Since our previous coverage in December 2015, GLP’s shares have advanced over $0.60, or approximately 30 percent, to $2.79 as at 6 April 2017. The rally was fueled by market rumours which began in early November 2016, following an article published by Bloomberg which mentioned that GLP has attracted takeover interest from an investor group that includes China Investment Corporation, China’s sovereign fund.
On 27 February 2017, GLP announced that a Special Committee was in discussions with several parties whom it had shortlisted following its evaluation of non-binding proposals received. As of 30 March 2017, the abovementioned parties have commenced due diligence on the company.
Currently valued at $12.9 billion, the deal, if materialized, could become Asia’s biggest buyout. While remaining hopeful on the buyout, we explore to see if the steep valuations will be able to hold should the deal fall through.
GLP derives its revenue from three main segments namely, operation, development, as well as fund management. Incorporating a range of strategies, the group owns and manages its own logistics facilities, while generating value though development activities. Also, the fund management platform allows the group to unlock the value of its properties so as to recycle its funds for future developments.

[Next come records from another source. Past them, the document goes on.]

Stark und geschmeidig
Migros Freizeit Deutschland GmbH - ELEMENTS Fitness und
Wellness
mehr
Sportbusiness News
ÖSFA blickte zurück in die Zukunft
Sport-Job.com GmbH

As at FY16, in terms of total area completed, GLP holds the top position in China, Japan and Brazil, while ranking second in the United States. To provide a clearer picture of GLP’s dominant position, the group’s total area completed in China stands at 14.9 million square metres overshadowing the second largest logistics facility provider at 1.9 million square metres. In addition, GLP has a development book of 11.7 million square metres, which will propel the group’s lead further once completed.

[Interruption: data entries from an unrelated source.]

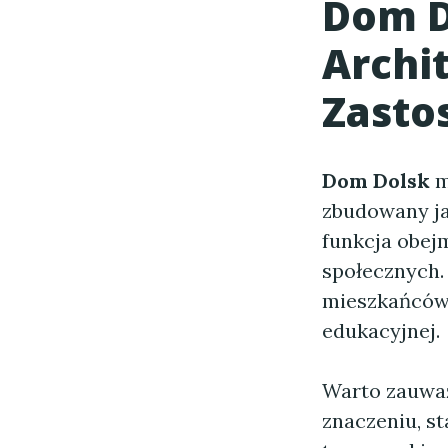
Dom D
Archi
Zasto
Dom Dolsk
m
zbudowany ja
funkcja obej
społecznych.
mieszkańców D
edukacyjnej.
Warto zauwa
znaczeniu, st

On the surface, GLP has shown a strong improvement in its financial performance over the past few years. Revenue and net profit grew steadily at a compounded annual growth rate of 8.2 percent and 7.4 percent respectively. However, reading between the lines of the group’s financial statements, we noticed that a significant portion of net profits were made up of positive changes in fair value of subsidiaries’ investment properties.
In GLP’s latest full year results, FY16, changes in fair value of subsidiaries’ investment properties stood at a whooping US$720.4 million, already exceeding the full year net profit.

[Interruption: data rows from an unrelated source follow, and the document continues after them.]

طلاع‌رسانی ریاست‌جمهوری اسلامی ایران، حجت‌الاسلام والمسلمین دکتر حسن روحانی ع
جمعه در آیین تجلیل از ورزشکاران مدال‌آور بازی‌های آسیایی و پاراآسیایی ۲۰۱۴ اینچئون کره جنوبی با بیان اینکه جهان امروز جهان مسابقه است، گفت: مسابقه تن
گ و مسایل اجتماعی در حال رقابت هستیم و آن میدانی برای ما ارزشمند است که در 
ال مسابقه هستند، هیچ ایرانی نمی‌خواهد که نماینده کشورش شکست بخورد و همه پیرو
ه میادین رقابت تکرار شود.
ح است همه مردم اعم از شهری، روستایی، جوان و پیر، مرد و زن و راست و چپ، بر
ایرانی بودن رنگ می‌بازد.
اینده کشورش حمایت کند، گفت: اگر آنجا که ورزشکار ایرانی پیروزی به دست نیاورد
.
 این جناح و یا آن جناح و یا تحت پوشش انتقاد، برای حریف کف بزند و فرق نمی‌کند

Revaluation gains are common amongst companies which engage in the real estate business and are generally viewed positively as it increases the value of the company as a whole. However, it would paint a worrying picture should such gains make up the bulk of a company’s bottom line as it indicates the heavy reliance on the upward trend of logistics property prices.
Nonetheless, the group’s fund management segment boasts of much potential in the coming years. For FY16, GLP’s assets under management grew by an impressive 75 percent to US$35 billion, generating US$150 million of fund fees on US$24 billion of invested capital. Additional fees will be generated as the remaining US$11 billion is invested.
Apart from the e-commerce boom in China, the group’s success in the logistics industry can be attributed to its unrivalled size and network. With capabilities allowing customers to reduce transportation costs by approximately 20 percent, it is no surprise that the group has been able to retain 73 percent of customers while maintaining a strong lease ratio of 92 percent.
Briefly mentioned in the group’s earnings call for 3Q17, GLP seeks to provide financing to its customers. The move comes about as small and medium-sized customers in China face difficulty in obtaining financing due to the underdeveloped credit system.
In a typical scenario, customers would approach a financial institution for financing. However, interest rates charged by financial institutions could be higher depending on their individual creditworthiness as well as the types of equipment involved in the business. As such GLP seeks to finance its customers at a lower cost.
What are the benefits? While earning a spread, GLP also charges a deposit for such equipment to protect against any losses. In addition, should the customer’s business fail, GLP is able to lease the equipment to other customers as well. While such financing segment is not a main business of the group, it holds much intangible value by creating a win-win situation for both the business as well as its customers.
Following the recent surge in GLP’s share price, how do the group’s current valuations fare against its rivals?
Against global industrial real estate giant, Prologis, as well as Australia-based Goodman Group, GLP does not appear to be grossly overvalued. However, investors should exercise caution when trading on buyout rumors.